▶ Information provided:
*** Block opens ***
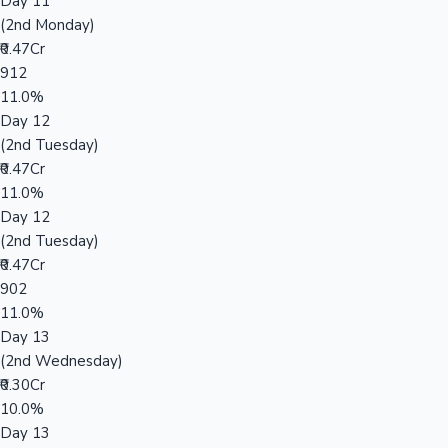
Day 11
(2nd Monday)
₹0.47Cr
912
11.0%
Day 12
(2nd Tuesday)
₹0.47Cr
11.0%
Day 12
(2nd Tuesday)
₹0.47Cr
902
11.0%
Day 13
(2nd Wednesday)
₹0.30Cr
10.0%
Day 13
*** Block closes ***
▶ Exercise objective: Reproduce the listing exactly, images omitted.

▶ Task output:
Day 11
(2nd Monday)
₹0.47Cr
912
11.0%
Day 12
(2nd Tuesday)
₹0.47Cr
11.0%
Day 12
(2nd Tuesday)
₹0.47Cr
902
11.0%
Day 13
(2nd Wednesday)
₹0.30Cr
10.0%
Day 13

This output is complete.